Figure 1: The economic severity index in Poland and the UK
By contrast, in Poland masks were made compulsory even on empty streets, schools were fully opened for only six weeks, and those in quarantine were checked on regularly by police officers. But remote work was only strongly pushed for a few scattered weeks. For most of the past year, Poles could still go to a shopping mall or even visit a sauna. Our intuition is that the Polish approach put less burden on the economy, while the British one is probably more effective in limiting virus transmission.
This is supported by the data relating to the total death toll of the pandemic. We use a measure of ‘excess mortality’ (number of deaths above the five-year average) as these data are free from potential differences in (mis)reporting and classification. During the first wave in spring 2020, early and tight lockdown in Poland resulted in virtually no excess deaths, while in the UK delayed restrictions led to excess mortality of over 100%. But then the situation was almost the reverse during the second, autumn wave. In the year between March 2020 and March 2021, the UK lost almost 121,000 additional lives, while Poland lost more than 95,400. In relation to the country’s respective populations – with the UK being 80% more populous – Poland had 42% higher excess mortality per capita. Virtually all of the difference falls on the second wave.
Services suffer, manufacturing booms
Moreover, the composition of the Polish economy also makes it more resilient to lockdown measures. In 2019, 27% of workers were employed in sectors that were later directly affected by the lockdown (such as hospitality or tourism), compared with 34% in the UK and 37% in Spain, according to Eurostat. Since a smaller part of the economy had to hibernate, the direct effect on GDP was less negative. But there was also a second, indirect, channel. Poland is the only big EU country that has a growing share of manufacturing in both employment and production. This kept more of the economy humming when the services sector had to be locked down. Also, thanks to this, the country was able to benefit from the global shift in consumption from services to durable goods induced by the pandemic.
Size matters too. A big domestic market reinforces the positive effects of the business-friendly lockdown and a resilient economic make-up.
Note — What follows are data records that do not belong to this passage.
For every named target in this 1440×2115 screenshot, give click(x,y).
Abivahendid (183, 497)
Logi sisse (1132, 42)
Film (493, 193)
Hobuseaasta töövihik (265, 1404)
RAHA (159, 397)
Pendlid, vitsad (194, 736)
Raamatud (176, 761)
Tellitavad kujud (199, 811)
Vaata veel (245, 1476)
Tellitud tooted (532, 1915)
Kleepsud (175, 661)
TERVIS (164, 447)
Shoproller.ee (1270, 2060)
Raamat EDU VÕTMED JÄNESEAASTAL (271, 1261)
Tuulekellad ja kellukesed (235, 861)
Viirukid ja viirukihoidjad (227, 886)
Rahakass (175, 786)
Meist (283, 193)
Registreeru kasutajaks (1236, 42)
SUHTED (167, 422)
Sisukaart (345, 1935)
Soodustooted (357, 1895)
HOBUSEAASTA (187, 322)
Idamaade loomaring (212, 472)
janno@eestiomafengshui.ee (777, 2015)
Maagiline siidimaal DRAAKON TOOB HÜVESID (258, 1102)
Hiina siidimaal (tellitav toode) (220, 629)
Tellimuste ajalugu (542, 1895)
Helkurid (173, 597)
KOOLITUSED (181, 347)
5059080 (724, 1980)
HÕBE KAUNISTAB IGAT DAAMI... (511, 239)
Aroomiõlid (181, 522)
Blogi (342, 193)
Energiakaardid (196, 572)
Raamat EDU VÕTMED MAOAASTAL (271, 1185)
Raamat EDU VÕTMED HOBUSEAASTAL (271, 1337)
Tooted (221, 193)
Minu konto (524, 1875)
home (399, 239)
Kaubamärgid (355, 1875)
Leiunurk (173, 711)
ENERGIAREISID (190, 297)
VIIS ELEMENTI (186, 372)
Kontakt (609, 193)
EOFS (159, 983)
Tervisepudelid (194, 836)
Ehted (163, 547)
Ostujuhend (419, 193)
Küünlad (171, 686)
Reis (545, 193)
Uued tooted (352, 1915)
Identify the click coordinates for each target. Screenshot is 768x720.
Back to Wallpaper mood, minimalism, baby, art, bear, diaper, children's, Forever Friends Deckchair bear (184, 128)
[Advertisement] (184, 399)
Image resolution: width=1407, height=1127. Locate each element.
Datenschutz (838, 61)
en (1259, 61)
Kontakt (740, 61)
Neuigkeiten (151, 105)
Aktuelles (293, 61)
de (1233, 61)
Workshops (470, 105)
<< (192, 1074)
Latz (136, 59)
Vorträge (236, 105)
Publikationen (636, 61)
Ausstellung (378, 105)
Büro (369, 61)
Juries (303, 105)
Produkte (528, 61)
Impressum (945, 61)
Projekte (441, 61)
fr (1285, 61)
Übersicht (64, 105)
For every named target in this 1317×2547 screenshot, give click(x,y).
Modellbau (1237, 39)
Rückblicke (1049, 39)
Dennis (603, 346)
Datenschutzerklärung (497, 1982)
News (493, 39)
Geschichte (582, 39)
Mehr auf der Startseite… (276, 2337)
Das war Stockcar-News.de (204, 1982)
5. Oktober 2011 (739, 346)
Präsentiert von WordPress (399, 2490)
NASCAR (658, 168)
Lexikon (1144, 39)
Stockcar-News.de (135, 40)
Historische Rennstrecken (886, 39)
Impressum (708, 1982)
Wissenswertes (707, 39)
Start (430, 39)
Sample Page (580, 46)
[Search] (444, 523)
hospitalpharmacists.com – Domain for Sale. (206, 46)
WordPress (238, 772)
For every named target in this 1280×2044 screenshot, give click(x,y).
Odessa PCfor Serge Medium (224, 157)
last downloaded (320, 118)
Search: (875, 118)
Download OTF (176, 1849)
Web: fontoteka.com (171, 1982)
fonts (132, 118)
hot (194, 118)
Smaller countries in the region, such as Hungary or Slovakia, are more dependent on the economic situation in the rest of Europe. The larger economic fallout in Germany or the UK will thus drag down smaller economies more.
Because of its size, Poland’s domestic economy could in part compensate for the loss of external demand. Poland and the UK pursued different paths during the first and second waves of COVID, providing a natural experiment on how the form and timing of lockdown policies can affect economic slowdown and virus containment. Moreover, the sectoral composition of the economy and geographical distribution of the population also play crucial roles. Although the performance of the Polish economy during the pandemic appears surprisingly robust, we do not think it was the result of a thought-through strategy. On the contrary, percentage points in GDP figures can never justify the price of almost 100,000 excess deaths. As the first wave in Poland demonstrated, this is a price that was entirely avoidable.